Shame has three or four sections. Director Bergman doesn’t draw a lot of attention to the transition between the first parts, he hides it in the narrative. Liv Ullmann and Max von Sydow are a married couple living on an island following a war. Not much information about the war, but they’re concert violinists turned farmers. Their problems are relatively trivial–von Sydow’s unsuited for their new life–and their bickering, while not exactly cute, reveals their tenderness and partnership.
Bergman moves Shame from this domestic drama territory into what should feel more familiar–von Sydow and Ullmann are suspected of being collaborators. Bergman is precise with everything related to the context of the war. He moves the war–its machines, its soldiers–through the existing setting. Through fantastic photography from Sven Nykvist and editing from Ulla Ryghe, great sound design, the war, which can’t surprise von Sydow and Ullmann, can’t surprise the viewer either. Except to recognize the lack of reaction. Bergman doesn’t desensitize, he encompasses the viewer in the despair.
And then Shame changes again. Because the viewer’s already submerged, the change isn’t jarring.
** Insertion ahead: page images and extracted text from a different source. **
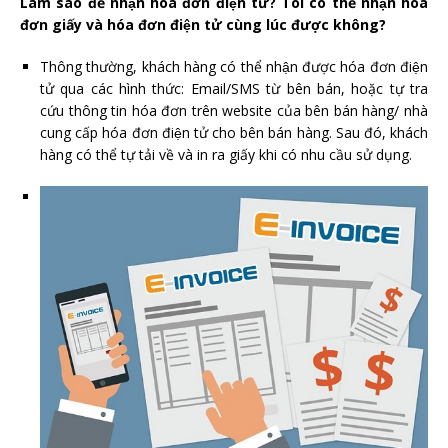
Làm sao để nhận hóa đơn điện tử? Tôi có thể nhận hóa
đơn giấy và hóa đơn điện tử cùng lúc được không?
Thông thường, khách hàng có thể nhận được hóa đơn điện
tử qua các hình thức: Email/SMS từ bên bán, hoặc tự tra
cứu thông tin hóa đơn trên website của bên bán hàng/ nhà
cung cấp hóa đơn điện tử cho bên bán hàng. Sau đó, khách
hàng có thể tự tải về và in ra giấy khi có nhu cầu sử dụng.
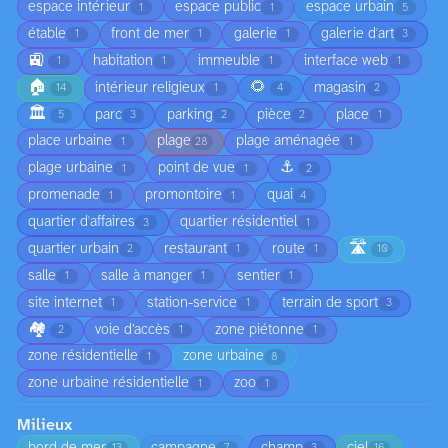
espace intérieur
espace public
espace urbain
1
1
5
étable
front de mer
galerie
galerie d'art
1
1
1
3
🚉
habitation
immeuble
interface web
1
1
1
1
🏠
🌻
intérieur religieux
magasin
14
1
4
2
🏛️
parc
parking
pièce
place
5
3
2
2
1
place urbaine
plage
plage aménagée
1
28
1
⚓
plage urbaine
point de vue
1
1
2
promenade
promontoire
quai
1
1
4
quartier d'affaires
quartier résidentiel
3
1
🛣️
quartier urbain
restaurant
route
2
1
1
10
salle
salle à manger
sentier
1
1
1
site internet
station-service
terrain de sport
1
1
3
🏘️
voie d’accès
zone piétonne
2
1
1
zone résidentielle
zone urbaine
1
8
zone urbaine résidentielle
zoo
1
1
Milieux
bord de mer
campagne
champ
ciel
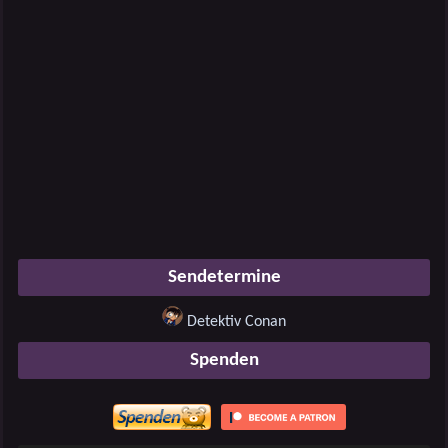
Sendetermine
Detektiv Conan
Spenden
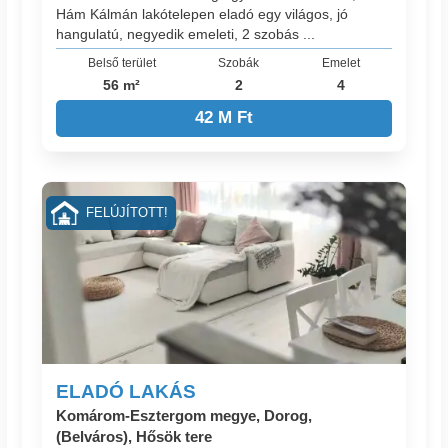
Hám Kálmán lakótelepen eladó egy világos, jó
hangulatú, negyedik emeleti, 2 szobás ...
Belső terület
Szobák
Emelet
56 m²
2
4
42 M Ft
FELÚJÍTOTT!
ELADÓ LAKÁS
Komárom-Esztergom megye, Dorog,
(Belváros), Hősök tere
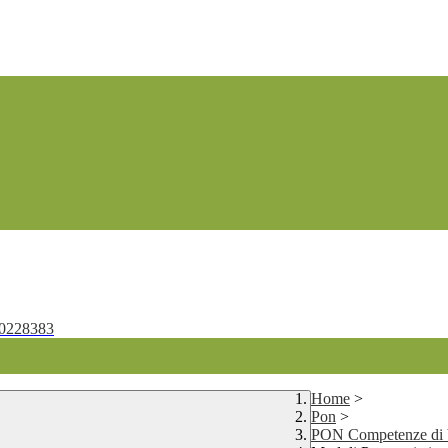
0228383
Home
>
Pon
>
PON Competenze di 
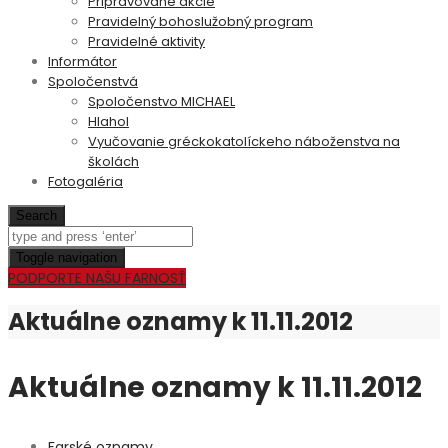
Pripravované akcie
Pravidelný bohoslužobný program
Pravidelné aktivity
Informátor
Spoločenstvá
Spoločenstvo MICHAEL
Hlahol
Vyučovanie gréckokatolíckeho náboženstva na
školách
Fotogaléria
Search
Toggle navigation
PODPORTE NAŠU FARNOSŤ
Aktuálne oznamy k 11.11.2012
Aktuálne oznamy k 11.11.2012
Farské oznamy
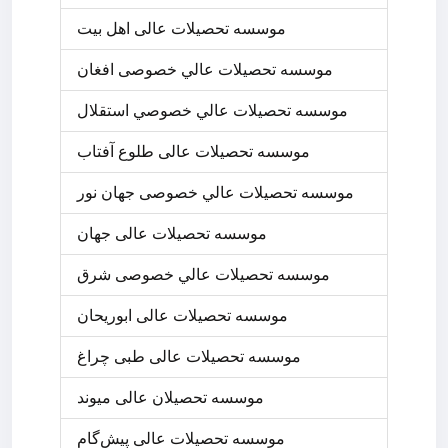
موسسه تحصیلات عالی اهل بیت
موسسه تحصيلات عالي خصوصی افغان
موسسه تحصيلات عالي خصوصي استقلال
موسسه تحصیلات عالی طلوع آفتاب
موسسه تحصيلات عالي خصوصی جهان نور
موسسه تحصیلات عالی جهان
موسسه تحصيلات عالي خصوصی شرق
موسسه تحصیلات عالی ابوریحان
موسسه تحصیلات عالی طبی چراغ
موسسه تحصیلان عالی میوند
موسسه تحصیلات عالی پیش‌گام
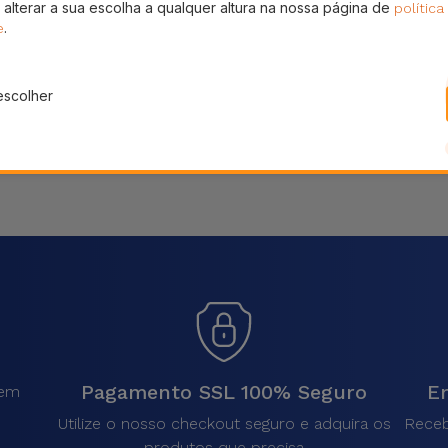
 alterar a sua escolha a qualquer altura na nossa página de
política
Partilhar
.
e
escolher
Pagamento SSL 100% Seguro
En
sem
.
Utilize o nosso checkout seguro e adquira os
Receb
produtos que precisa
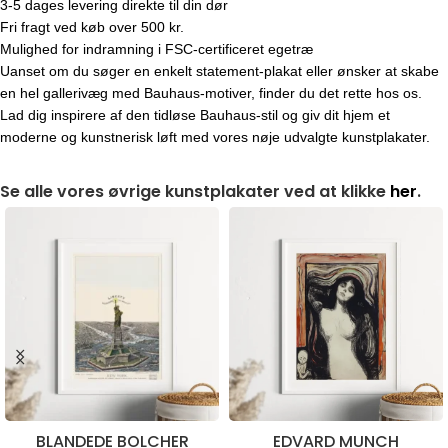
3-5 dages levering direkte til din dør
Fri fragt ved køb over 500 kr.
Mulighed for indramning i FSC-certificeret egetræ
Uanset om du søger en enkelt statement-plakat eller ønsker at skabe
en hel gallerivæg med Bauhaus-motiver, finder du det rette hos os.
Lad dig inspirere af den tidløse Bauhaus-stil og giv dit hjem et
moderne og kunstnerisk løft med vores nøje udvalgte kunstplakater.
Se alle vores øvrige kunstplakater ved at klikke
her
.
BLANDEDE BOLCHER
EDVARD MUNCH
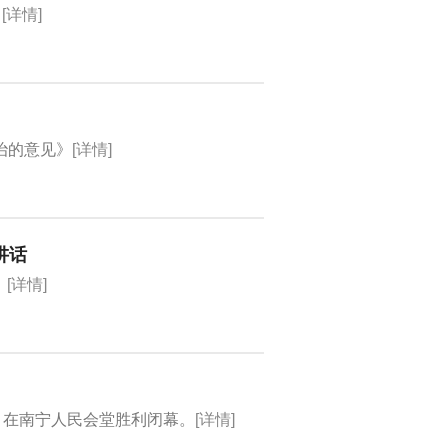
。
[详情]
治的意见》
[详情]
讲话
。
[详情]
，在南宁人民会堂胜利闭幕。
[详情]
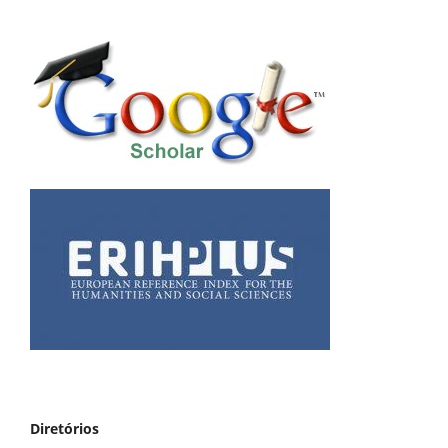
Diretórios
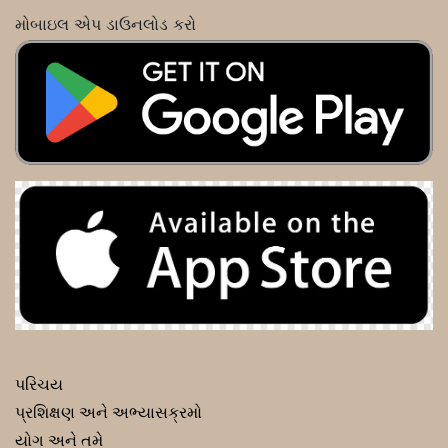
મોબાઇલ એપ ડાઉનલોડ કરો
પરિચય
પ્રશિક્ષણ અને અભ્યાસક્રમો
યોગ અને તમે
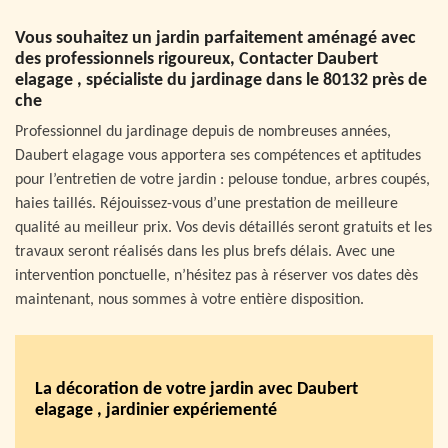
Vous souhaitez un jardin parfaitement aménagé avec
des professionnels rigoureux, Contacter Daubert
elagage , spécialiste du jardinage dans le 80132 près de
che
Professionnel du jardinage depuis de nombreuses années,
Daubert elagage vous apportera ses compétences et aptitudes
pour l’entretien de votre jardin : pelouse tondue, arbres coupés,
haies taillés. Réjouissez-vous d’une prestation de meilleure
qualité au meilleur prix. Vos devis détaillés seront gratuits et les
travaux seront réalisés dans les plus brefs délais. Avec une
intervention ponctuelle, n’hésitez pas à réserver vos dates dès
maintenant, nous sommes à votre entière disposition.
La décoration de votre jardin avec Daubert
elagage , jardinier expériementé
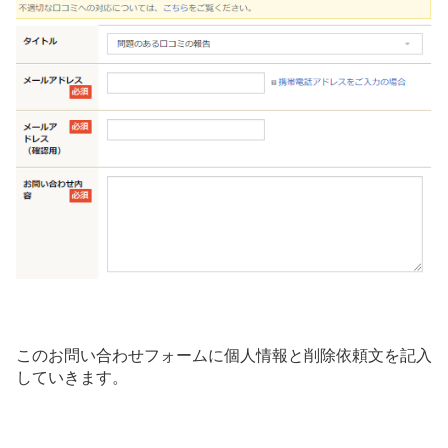
このお問い合わせフォームに個人情報と削除依頼文を記入
していきます。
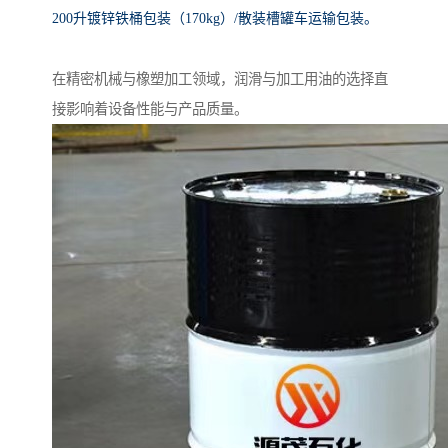
200升镀锌铁桶包装（170kg）/散装槽罐车运输包装。
在精密机械与橡塑加工领域，润滑与加工用油的选择直
接影响着设备性能与产品质量。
It’s almost tranquil, even as the film’s action becomes more and more perilous, the relationship between von Sydow and Ullmann becoming poisonous just to observe. Everyone is trapped, viewer included.
The film hinges on the performances, of course. von Sydow and Ullmann are both extraordinary. He gets better material second half, she first.
Shame’s exceptional. Bergman’s conciseness, Ullmann and von Sydow; so great.
Written and directed by Ingmar Bergman; director of photography, Sven Nykvist; edited by Ulla Ryghe; production designer, R.A. Lundgren; produced by Lars-Owe Carlberg; released by AB Svensk Filmindustri.
Starring Liv Ullmann (Eva Rosenberg), Max von Sydow (Jan Rosenberg), Sigge Fürst (Filip), Gunnar Björnstrand (Jacobi), Birgitta Valberg (Mrs. Jacobi), Gösta Prüzelius (the vicar) and Hans Alfredson (Fredrik).